Seit kurzem hat Nicole Beutler noch ein zweites Lieblingslokal, ebenfalls in Frankreich, das "Château les Crayères" in Reims. "Ich habe erstmals eine Reise durch die Champagne unternommen und in diesem kleinen Schlösschen, in dem die Kochkunst aufs Höchste zelebriert wird, haltgemacht", schmunzelt sie
verschwörerisch. Abgesehen von den alten Gemäuern, die sie grundsätzlich liebt, und dem damit verbundenen Ambiente, war es "eine Zelebration von Gang zu Gang mit kleinen Zwischengerichten und drei opulenten Käsewägen, die je nach Tier – Kuh, Ziege, Schaf – bestückt waren. Dann die Desserts … Kunst-
werke!" Und natürlich Champagner – was denn sonst in dieser Gegend – nicht bis zum Abwinken, aber immerhin bis zu einem Beinahe-Expertentum: "Es gibt ja so viele Abstufungen von diesem köstlichen Getränk, man glaubt es kaum, solange man nicht diese Gegend besucht hat: ganz leichten oder ungezuckerten oder Jahrgangschampagner …"

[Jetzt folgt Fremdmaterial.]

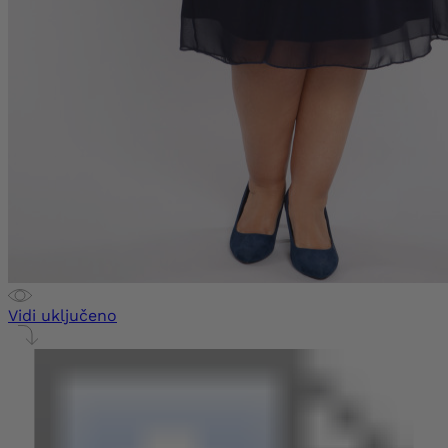
Vidi uključeno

Bei aller Liebe zu Frankreich und dessen brillantester Seite hat die Schauspielerin ihre Affinität fürs bodenständige Österreichische nicht begraben: "Zu meinem Geburtstag gibt’s bei meinen Eltern Kümmelbraten mit einer feinen Grammelkruste und Sauerkraut oder Erdäpfelgulasch – in einer Qualität, wie man sie in Wirtshäusern kaum findet." Essen und Reden, Reden und Essen, das sei ihr in die Wiege gelegt worden: "Meine Mutter hat meinen beiden Geschwistern und mir immer vorgelesen, wenn wir bei Tisch saßen und unsere Teller schon leer waren, Götter- und Heldensagen, historische Romane. Heute kommen wir berufsbedingt leider nicht mehr so oft zusammen."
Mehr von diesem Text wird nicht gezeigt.